The reply should hold every entry exactly as written and none of the pictures.

Page images and extracted text
══════════════════════════════
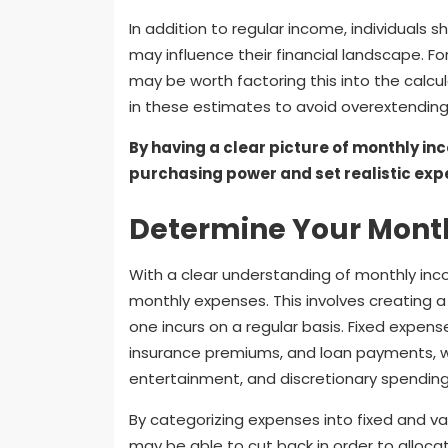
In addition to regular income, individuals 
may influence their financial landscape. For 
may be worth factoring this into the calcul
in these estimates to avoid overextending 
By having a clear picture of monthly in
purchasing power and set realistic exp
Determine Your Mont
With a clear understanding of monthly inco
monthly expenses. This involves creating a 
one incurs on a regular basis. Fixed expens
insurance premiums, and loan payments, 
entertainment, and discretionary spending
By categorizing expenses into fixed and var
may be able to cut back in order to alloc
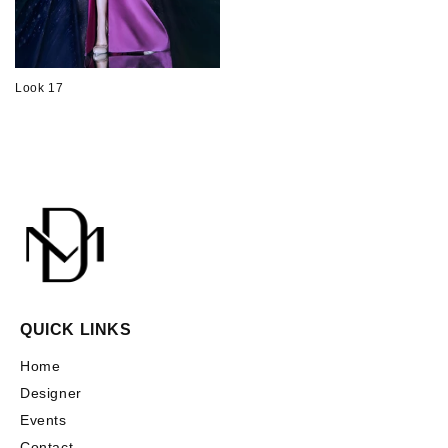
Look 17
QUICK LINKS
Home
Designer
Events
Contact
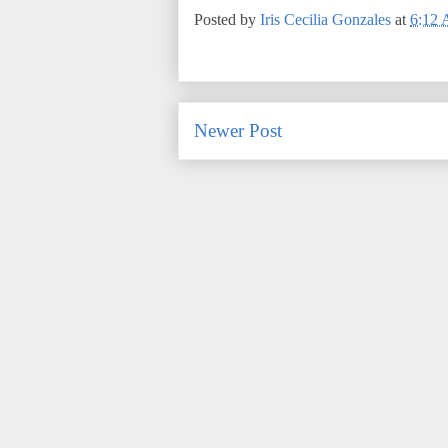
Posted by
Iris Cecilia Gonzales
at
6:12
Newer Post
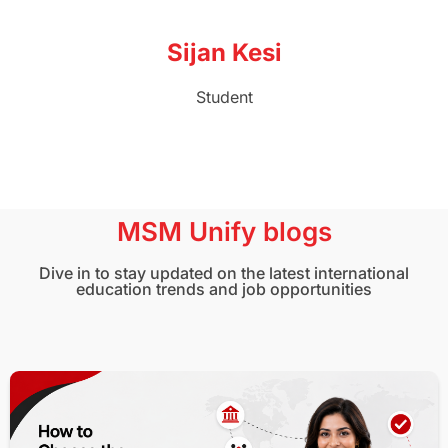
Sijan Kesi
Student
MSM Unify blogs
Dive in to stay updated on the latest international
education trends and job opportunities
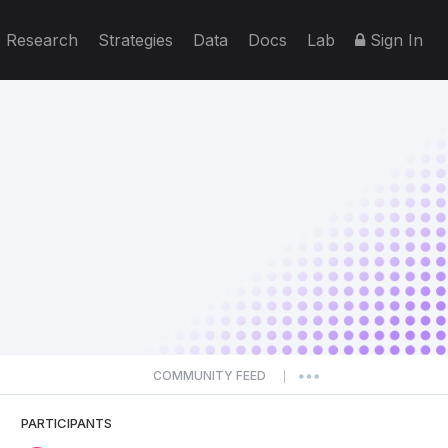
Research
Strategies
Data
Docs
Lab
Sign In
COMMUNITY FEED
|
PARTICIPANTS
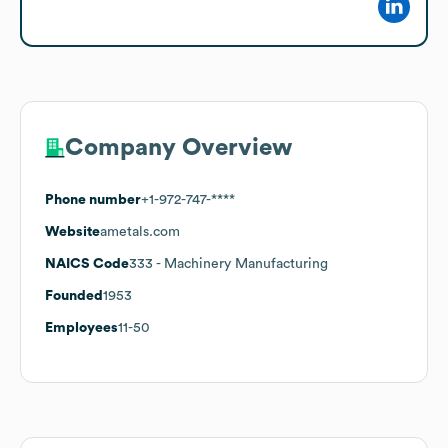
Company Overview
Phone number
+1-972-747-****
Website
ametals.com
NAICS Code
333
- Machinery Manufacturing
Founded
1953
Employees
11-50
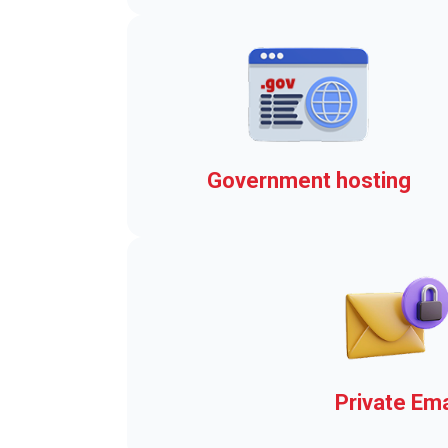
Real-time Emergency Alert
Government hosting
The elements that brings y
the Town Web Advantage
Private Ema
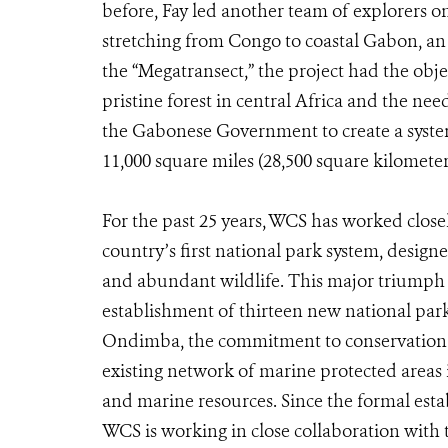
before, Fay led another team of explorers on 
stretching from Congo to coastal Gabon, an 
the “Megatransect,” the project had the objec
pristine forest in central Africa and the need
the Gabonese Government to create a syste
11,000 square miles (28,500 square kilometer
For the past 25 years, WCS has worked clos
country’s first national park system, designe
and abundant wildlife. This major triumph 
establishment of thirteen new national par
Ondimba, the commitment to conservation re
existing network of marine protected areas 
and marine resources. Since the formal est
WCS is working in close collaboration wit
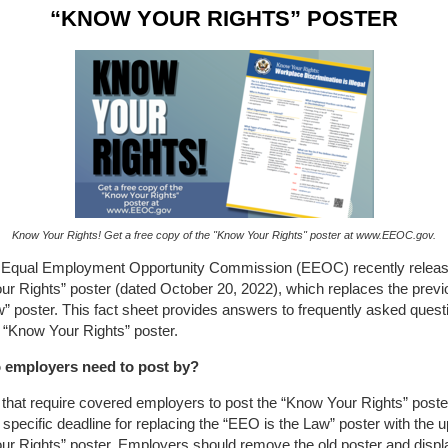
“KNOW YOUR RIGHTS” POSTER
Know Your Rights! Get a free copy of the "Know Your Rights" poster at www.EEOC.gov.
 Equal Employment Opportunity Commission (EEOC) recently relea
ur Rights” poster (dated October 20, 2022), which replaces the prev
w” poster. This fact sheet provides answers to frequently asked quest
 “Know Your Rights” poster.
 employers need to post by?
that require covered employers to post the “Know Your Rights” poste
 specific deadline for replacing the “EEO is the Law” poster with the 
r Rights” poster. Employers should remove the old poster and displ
══════════════════════════════
- **Solved problem**
In addition to regular income, individuals 
may influence their financial landscape. For 
may be worth factoring this into the calcul
in these estimates to avoid overextending 
By having a clear picture of monthly in
purchasing power and set realistic exp
Determine Your Mont
With a clear understanding of monthly inco
monthly expenses. This involves creating a 
one incurs on a regular basis. Fixed expens
insurance premiums, and loan payments, 
entertainment, and discretionary spending
By categorizing expenses into fixed and var
may be able to cut back in order to alloc
Look 17
QUICK LINKS
Home
Designer
Events
Contact
Posted by
Iris Cecilia Gonzales
at
6:12
Newer Post
Sijan Kesi
Student
MSM Unify blogs
Dive in to stay updated on the latest international
education trends and job opportunities
Research
Strategies
Data
Docs
Lab
Sign In
COMMUNITY FEED
|
PARTICIPANTS
Company Overview
Phone number
+1-972-747-****
Website
ametals.com
NAICS Code
333
- Machinery Manufacturing
Founded
1953
Employees
11-50
Real-time Emergency Alert
Government hosting
The elements that brings y
the Town Web Advantage
Private Ema
before, Fay led another team of explorers on 
stretching from Congo to coastal Gabon, an 
the “Megatransect,” the project had the objec
pristine forest in central Africa and the need
the Gabonese Government to create a syste
11,000 square miles (28,500 square kilometer
For the past 25 years, WCS has worked clos
country’s first national park system, designe
and abundant wildlife. This major triumph 
establishment of thirteen new national par
Ondimba, the commitment to conservation re
existing network of marine protected areas 
and marine resources. Since the formal est
WCS is working in close collaboration wit
“KNOW YOUR RIGHTS” POSTER
Know Your Rights! Get a free copy of the "Know Your Rights" poster at www.EEOC.gov.
 Equal Employment Opportunity Commission (EEOC) recently relea
ur Rights” poster (dated October 20, 2022), which replaces the prev
w” poster. This fact sheet provides answers to frequently asked quest
 “Know Your Rights” poster.
 employers need to post by?
that require covered employers to post the “Know Your Rights” poste
 specific deadline for replacing the “EEO is the Law” poster with the 
r Rights” poster. Employers should remove the old poster and displ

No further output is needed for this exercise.